Menurut Wakil Sekretaris Jenderal (Wasekjen) Pengurus Besar NU (PBNU), Masduki Baidlowi, istilah Ijtima Ulama akhir-akhir ini sering disalahgunakan sebagai kepentingan politik belaka.
- Bertilia Puteri
- Selasa, 30 April 2019 - 15:38 WIB
WowKeren - Ketua Umum DPP Front Pembela Islam (FPI), Sobri Lubis, mengaku bahwa akan ada Ijtima Ulama ketiga usai Pemilu 2019. Agenda tersebut rencananya akan digelar di Hotel Lor Inn Sentul, Bogor, pada Rabu (1/5) besok dan membahas sikap yang ditempuh Ulama dan umat Islam dalam menyikapi kecurangan dalam Pemilu.
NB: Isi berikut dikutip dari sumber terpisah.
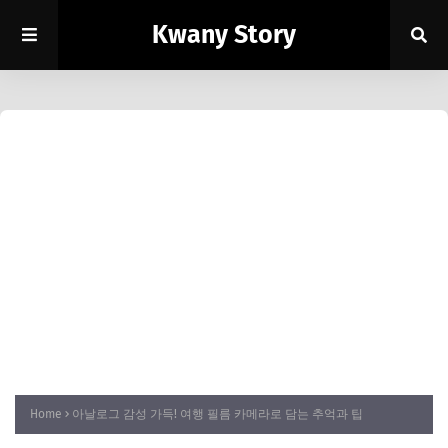
Kwany Story
Home
아날로그 감성 가득! 여행 필름 카메라로 담는 추억과 팁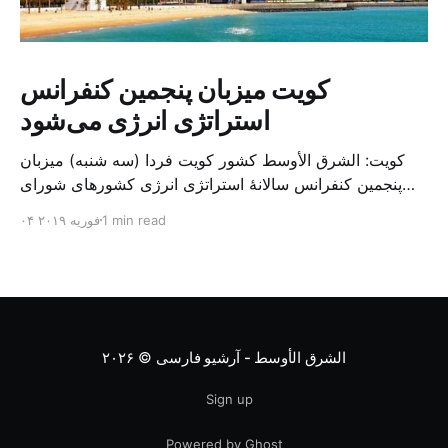
کویت میزبان پنجمین کنفرانس
استراتژی انرژی می‌شود
کویت: الشرق الأوسط کشور کویت فردا (سه شنبه) میزبان
پنجمین کنفرانس سالانهٔ استراتژی انرژی کشورهای شورای
همکاری خلیج می‌شود. به گزارش الشرق الاوسط، حدود ۳۰۰
1 min read
۰۴ فوریه ۲۰۱۹
متخصص از شرکت‌های جهانی نفت و گاز در این کنفرانس
شرکت خواهند کرد. سازمان نفت کویت روز گذشته طی
بیانیه‌ای اعلام کرد که میزبان این کنفرانس به سرپرس
الشرق الأوسط - آرشیو فارسی
© ۲۰۲۶
Sign up
Powered by Ghost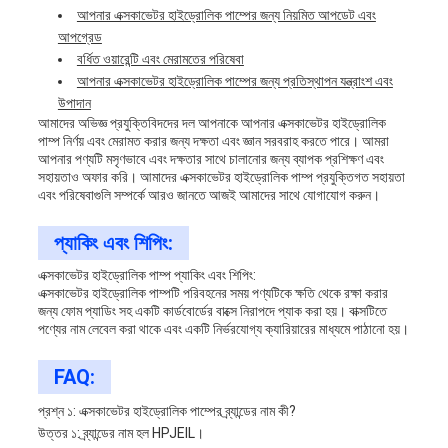
আপনার এক্সকাভেটর হাইড্রোলিক পাম্পের জন্য নিয়মিত আপডেট এবং
আপগ্রেড
বর্ধিত ওয়ারেন্টি এবং মেরামতের পরিষেবা
আপনার এক্সকাভেটর হাইড্রোলিক পাম্পের জন্য প্রতিস্থাপন যন্ত্রাংশ এবং
উপাদান
আমাদের অভিজ্ঞ প্রযুক্তিবিদদের দল আপনাকে আপনার এক্সকাভেটর হাইড্রোলিক
পাম্প নির্ণয় এবং মেরামত করার জন্য দক্ষতা এবং জ্ঞান সরবরাহ করতে পারে। আমরা
আপনার পণ্যটি মসৃণভাবে এবং দক্ষতার সাথে চালানোর জন্য ব্যাপক প্রশিক্ষণ এবং
সহায়তাও অফার করি। আমাদের এক্সকাভেটর হাইড্রোলিক পাম্প প্রযুক্তিগত সহায়তা
এবং পরিষেবাগুলি সম্পর্কে আরও জানতে আজই আমাদের সাথে যোগাযোগ করুন।
প্যাকিং এবং শিপিং:
এক্সকাভেটর হাইড্রোলিক পাম্প প্যাকিং এবং শিপিং:
এক্সকাভেটর হাইড্রোলিক পাম্পটি পরিবহনের সময় পণ্যটিকে ক্ষতি থেকে রক্ষা করার
জন্য ফোম প্যাডিং সহ একটি কার্ডবোর্ডের বাক্সে নিরাপদে প্যাক করা হয়। বাক্সটিতে
পণ্যের নাম লেবেল করা থাকে এবং একটি নির্ভরযোগ্য ক্যারিয়ারের মাধ্যমে পাঠানো হয়।
FAQ:
প্রশ্ন ১: এক্সকাভেটর হাইড্রোলিক পাম্পের ব্র্যান্ডের নাম কী?
উত্তর ১: ব্র্যান্ডের নাম হল HPJEIL।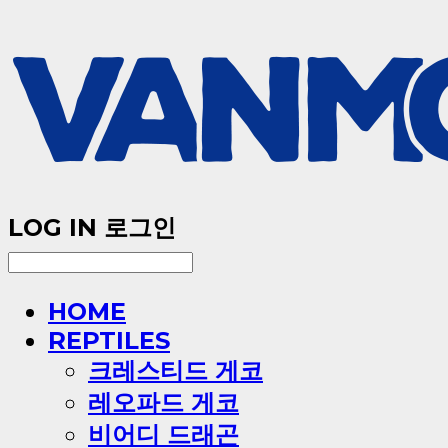
LOG IN
로그인
HOME
REPTILES
크레스티드 게코
레오파드 게코
비어디 드래곤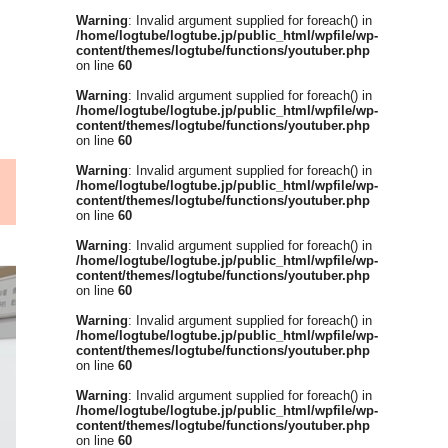
Warning
: Invalid argument supplied for foreach() in
/home/logtube/logtube.jp/public_html/wpfile/wp-
content/themes/logtube/functions/youtuber.php
on line
60
Warning
: Invalid argument supplied for foreach() in
/home/logtube/logtube.jp/public_html/wpfile/wp-
content/themes/logtube/functions/youtuber.php
on line
60
Warning
: Invalid argument supplied for foreach() in
/home/logtube/logtube.jp/public_html/wpfile/wp-
content/themes/logtube/functions/youtuber.php
on line
60
Warning
: Invalid argument supplied for foreach() in
/home/logtube/logtube.jp/public_html/wpfile/wp-
content/themes/logtube/functions/youtuber.php
on line
60
Warning
: Invalid argument supplied for foreach() in
/home/logtube/logtube.jp/public_html/wpfile/wp-
content/themes/logtube/functions/youtuber.php
on line
60
Warning
: Invalid argument supplied for foreach() in
/home/logtube/logtube.jp/public_html/wpfile/wp-
content/themes/logtube/functions/youtuber.php
on line
60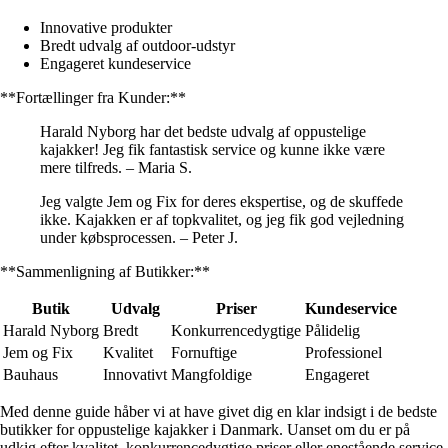
Innovative produkter
Bredt udvalg af outdoor-udstyr
Engageret kundeservice
**Fortællinger fra Kunder:**
Harald Nyborg har det bedste udvalg af oppustelige
kajakker! Jeg fik fantastisk service og kunne ikke være
mere tilfreds. – Maria S.
Jeg valgte Jem og Fix for deres ekspertise, og de skuffede
ikke. Kajakken er af topkvalitet, og jeg fik god vejledning
under købsprocessen. – Peter J.
**Sammenligning af Butikker:**
Butik
Udvalg
Priser
Kundeservice
Harald Nyborg
Bredt
Konkurrencedygtige
Pålidelig
Jem og Fix
Kvalitet
Fornuftige
Professionel
Bauhaus
Innovativt
Mangfoldige
Engageret
Med denne guide håber vi at have givet dig en klar indsigt i de bedste
butikker for oppustelige kajakker i Danmark. Uanset om du er på
udkig efter kvalitet, konkurrencedygtige priser eller enestående service,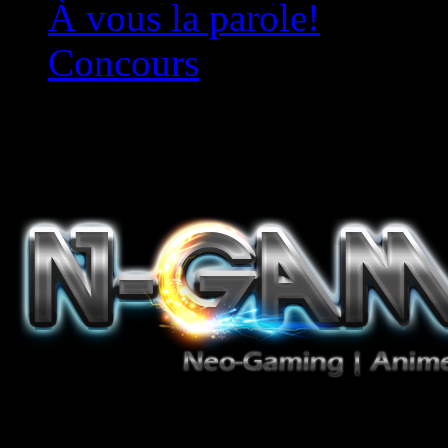
À vous la parole!
Concours
Le must!
Jeux Vidéo, Mangas/Books,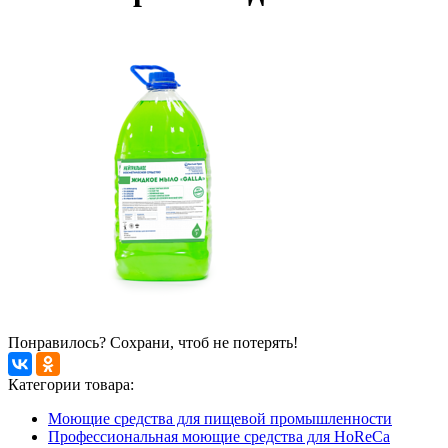
Понравилось? Сохрани, чтоб не потерять!
Категории товара:
Моющие средства для пищевой промышленности
Профессиональная моющие средства для HoReCa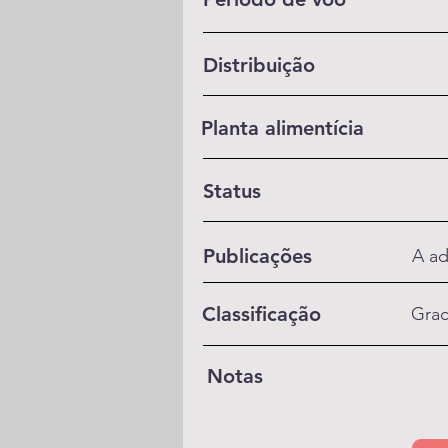
Distribuição
Planta alimentícia
Status
Publicações
A ad
Classificação
Graci
Notas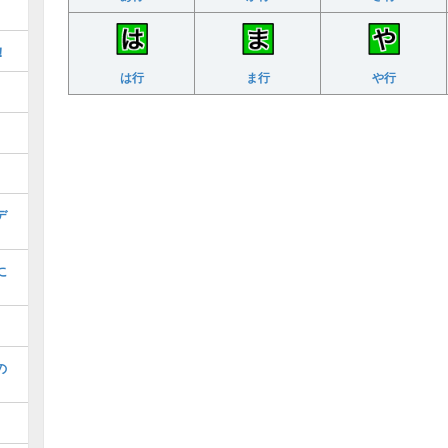
！
は行
ま行
や行
デ
に
の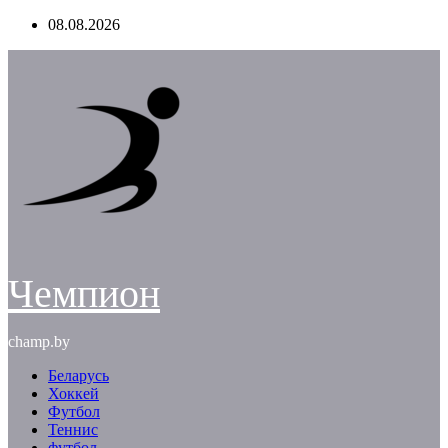
Перейти
08.08.2026
к
содержимому
Чемпион
champ.by
Беларусь
Хоккей
Футбол
Теннис
футбол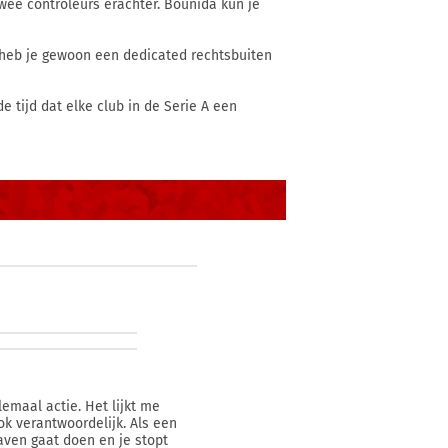
wee controleurs erachter. Bounida kun je
 heb je gewoon een dedicated rechtsbuiten
de tijd dat elke club in de Serie A een
lemaal actie. Het lijkt me
ook verantwoordelijk. Als een
gaven gaat doen en je stopt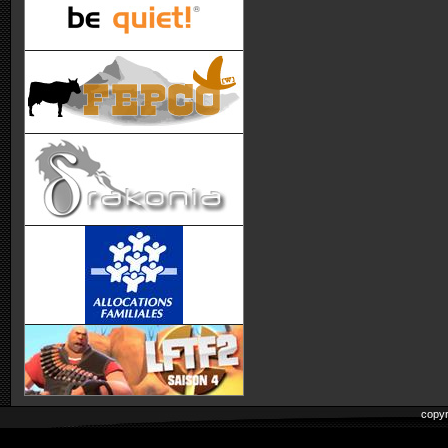
copyr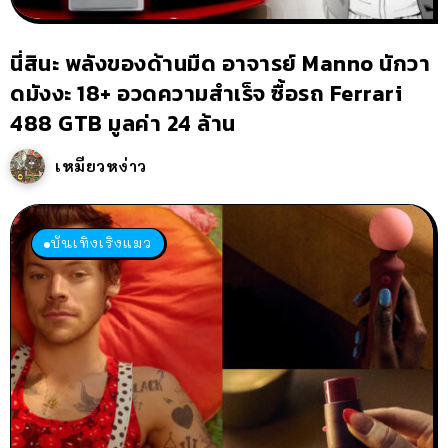
นี่สินะ พลังของด้านมืด อาจารย์ Manno นักวา
ดมังงะ 18+ อวดความสำเร็จ ซื้อรถ Ferrari
488 GTB มูลค่า 24 ล้าน
เหมียวหง่าว
บันเทิงเริงแมว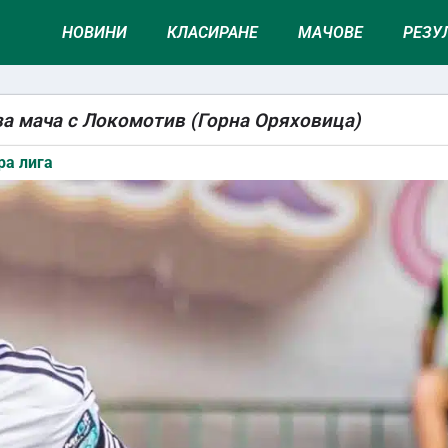
НОВИНИ
КЛАСИРАНЕ
МАЧОВЕ
РЕЗУ
за мача с Локомотив (Горна Оряховица)
ра лига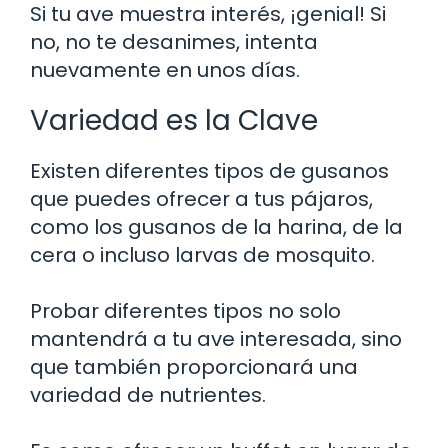
Si tu ave muestra interés, ¡genial! Si
no, no te desanimes, intenta
nuevamente en unos días.
Variedad es la Clave
Existen diferentes tipos de gusanos
que puedes ofrecer a tus pájaros,
como los gusanos de la harina, de la
cera o incluso larvas de mosquito.
Probar diferentes tipos no solo
mantendrá a tu ave interesada, sino
que también proporcionará una
variedad de nutrientes.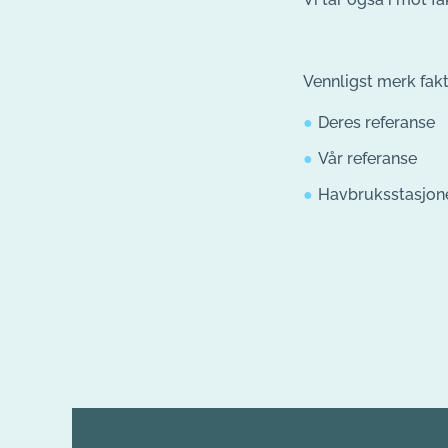
Vennligst merk fak
Deres referanse
Vår referanse
Havbruksstasjone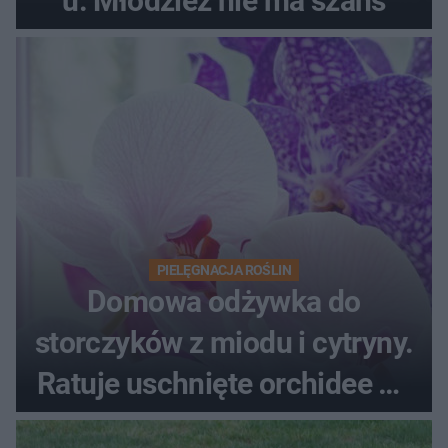
u. Młodzież nie ma szans
PIELĘGNACJA ROŚLIN
Domowa odżywka do
storczyków z miodu i cytryny.
Ratuje uschnięte orchidee po
upałach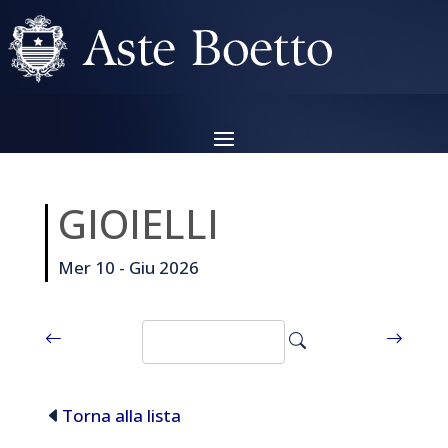
GIOIELLI
Mer 10 - Giu 2026
Torna alla lista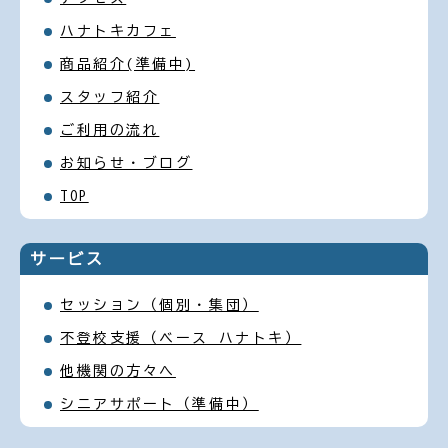
ハナトキカフェ
商品紹介(準備中)
スタッフ紹介
ご利用の流れ
お知らせ・ブログ
TOP
サービス
セッション（個別・集団）
不登校支援（ベース ハナトキ）
他機関の方々へ
シニアサポート（準備中）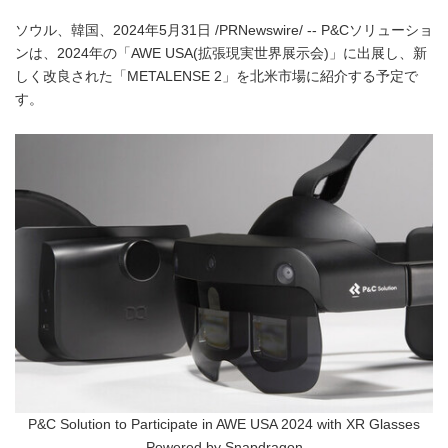
ソウル、韓国、2024年5月31日 /PRNewswire/ -- P&Cソリューショ
ンは、2024年の「AWE USA(拡張現実世界展示会)」に出展し、新
しく改良された「METALENSE 2」を北米市場に紹介する予定で
す。
P&C Solution to Participate in AWE USA 2024 with XR Glasses
Powered by Snapdragon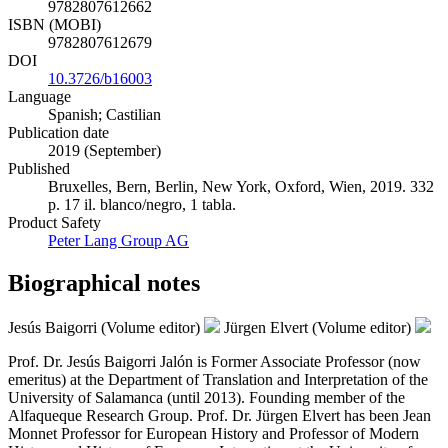
9782807612662
ISBN (MOBI)
9782807612679
DOI
10.3726/b16003
Language
Spanish; Castilian
Publication date
2019 (September)
Published
Bruxelles, Bern, Berlin, New York, Oxford, Wien, 2019. 332
p. 17 il. blanco/negro, 1 tabla.
Product Safety
Peter Lang Group AG
Biographical notes
Jesús Baigorri (Volume editor)
Jürgen Elvert (Volume editor)
Prof. Dr. Jesús Baigorri Jalón is Former Associate Professor (now
emeritus) at the Department of Translation and Interpretation of the
University of Salamanca (until 2013). Founding member of the
Alfaqueque Research Group. Prof. Dr. Jürgen Elvert has been Jean
Monnet Professor for European History and Professor of Modern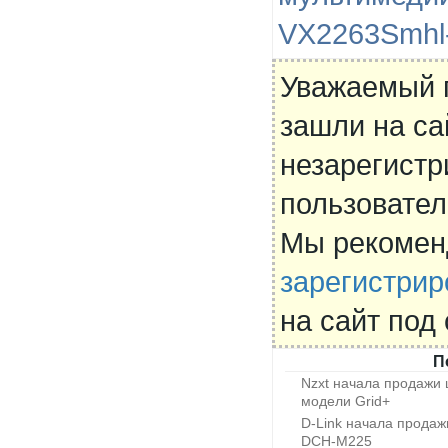
VX2263Smhl
Уважаемый 
зашли на са
незарегист
пользовател
Мы рекомен
зарегистрир
на сайт под
П
Nzxt начала продажи
модели Grid+
D-Link начала продаж
DCH-M225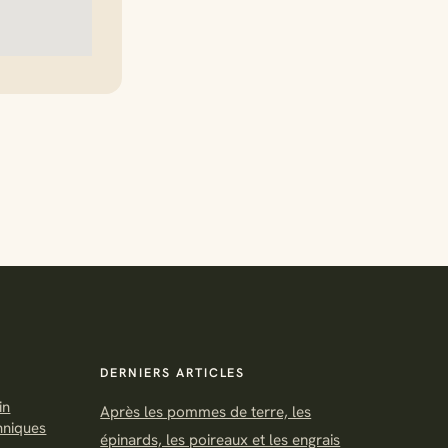
DERNIERS ARTICLES
in
Après les pommes de terre, les
chniques
épinards, les poireaux et les engrais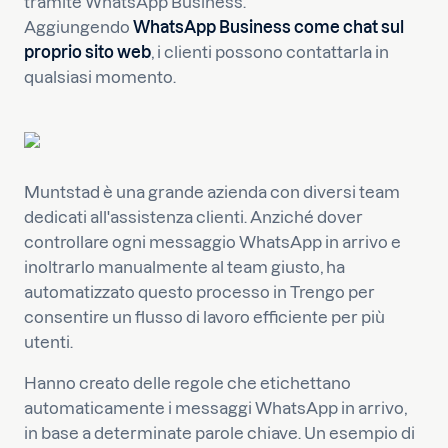
tramite WhatsApp Business.
Aggiungendo
WhatsApp Business come chat sul
proprio sito web
, i clienti possono contattarla in
qualsiasi momento.
Muntstad è una grande azienda con diversi team
dedicati all'assistenza clienti. Anziché dover
controllare ogni messaggio WhatsApp in arrivo e
inoltrarlo manualmente al team giusto, ha
automatizzato questo processo in Trengo per
consentire un flusso di lavoro efficiente per più
utenti.
Hanno creato delle regole che etichettano
automaticamente i messaggi WhatsApp in arrivo,
in base a determinate parole chiave. Un esempio di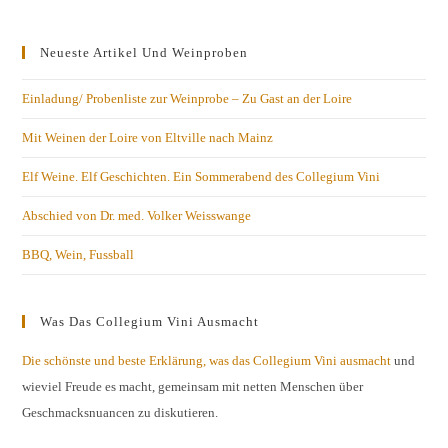
Neueste Artikel Und Weinproben
Einladung/ Probenliste zur Weinprobe – Zu Gast an der Loire
Mit Weinen der Loire von Eltville nach Mainz
Elf Weine. Elf Geschichten. Ein Sommerabend des Collegium Vini
Abschied von Dr. med. Volker Weisswange
BBQ, Wein, Fussball
Was Das Collegium Vini Ausmacht
Die schönste und beste Erklärung, was das Collegium Vini ausmacht
und
wieviel Freude es macht, gemeinsam mit netten Menschen über
Geschmacksnuancen zu diskutieren.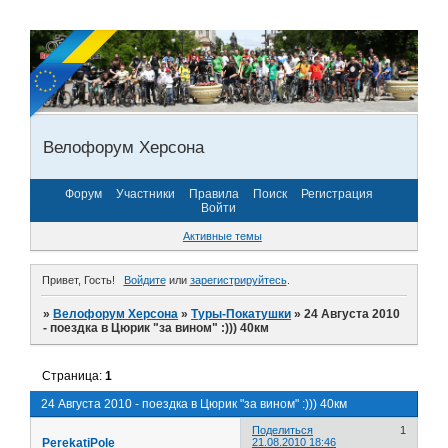
Велофорум Херсона
Форум
Участники
Правила
Поиск
Регистрация
Войти
Активные темы
Привет, Гость!
Войдите
или
зарегистрируйтесь
.
»
Велофорум Херсона
»
Туры-Покатушки
»
24 Августа 2010
- поездка в Цюрик "за вином" :))) 40км
Страница:
1
24 Августа 2010 - поездка в Цюрик "за вином" :))) 40км
Поделиться
1
PerekatiPole
21.08.2010 18:46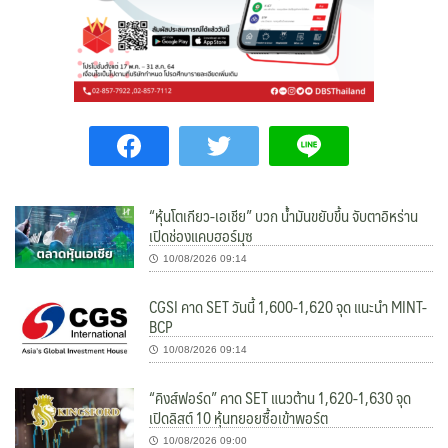
“หุ้นโตเกียว-เอเชีย” บวก น้ำมันขยับขึ้น จับตาอิหร่าน
เปิดช่องแคบฮอร์มุซ
10/08/2026 09:14
CGSI คาด SET วันนี้ 1,600-1,620 จุด แนะนำ MINT-
BCP
10/08/2026 09:14
“คิงส์ฟอร์ด” คาด SET แนวต้าน 1,620-1,630 จุด
เปิดลิสต์ 10 หุ้นทยอยซื้อเข้าพอร์ต
10/08/2026 09:00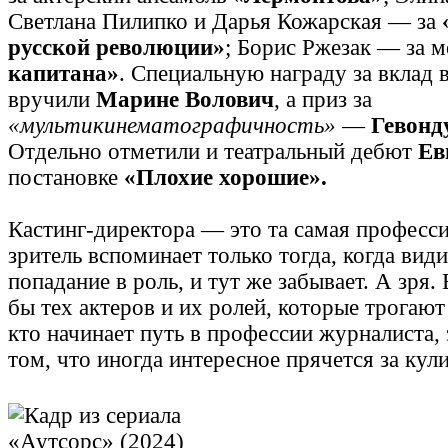
Светлана Пилипко и Дарья Кожарская — за
русской революции»
; Борис Ржезак — за 
капитана»
. Специальную награду за вклад
вручили
Марине Волович
, а приз за
«мультикинематографичность»
—
Гевонд
Отдельно отметили и театральный дебют
Ев
постановке
«Плохие хорошие».
Кастинг-директора — это та самая професси
зритель вспоминает только тогда, когда вид
попадание в роль, и тут же забывает. А зря.
бы тех актеров и их ролей, которые трогают 
кто начинает путь в профессии журналиста,
том, что иногда интересное прячется за кул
Namun rupanya agenda tersebut dipertanyakan oleh organisasi Islam terbesar di Tanah Air, Nahdlatul Ulama (NU). Wakil Sekretaris Jenderal (Wasekjen) Pengurus Besar NU (PBNU), Masduki Baidlowi, terang-terangan menolak agenda Ijtima Ulama ketiga. "Ini berpotensi memecah belah umat Islam," tutur Baidlowi dilansir jpnn.com, Senin (29/4).
Baidlowi menuturkan bahwa istilah "Ijtima Ulama" akhir-akhir ini sering disalahgunakan sebagai kepentingan politik belaka. Terutama yang terkait dengan Pemilu 2019.
Menurut Baidlowi, Ijtima Ulama merupakan istilah yang sangat kultural. Pasalnya, istilah ini dipakai dalam kegiatan rutin Majelis Ulama Indonesia (MUI) yang membahas masalah-masalah hukum Islam.
Pasalnya, salah satu tugas MUI adalah melindungi umat Islam. "Ijtima Ulama diselenggarakan secara rutin untuk membahas hukum Islam dan masalah sosial keagamaan," tegas Baidlowi.
Selain itu, Baidlowi juga memberikan imbauan kepada umat Islam untuk waspada terhadap manuver politik yang bisa memecah belah. Manuver tersebut mengecoh karena bisa dilakukan atas nama Ijtima Ulama maupun kepentingan umat Islam.
"Masyarakat wajib menjaga persatuan bangsa dan NKRI, itu nomor satu," tutur Baidlowi. "Waspada, dengan kata lain ini adalah politisasi agama yang berpotensi memecah-belah umat."
Sebelumnya, Kepala Staf Kepresidenan (KSP), Moeldoko, juga sempat mengomentari agenda Ijtima Ulama ketiga tersebut. Menurut Moeldoko, masalah mengenai politik sebaiknya tidak dicampur aduk dalam Ijtima Ulama. Ia juga menegaskan bahwa dugaan kecurangan Pemilu dapat diselesaikan lewat jalur konstitusional.
"Bukan dengan Ijtima, itu apa urusannya itu," ujar Moeldoko. "Urusan politik kok dicampur adukkan enggak karu-karuan sehingga membingungkan masyarakat."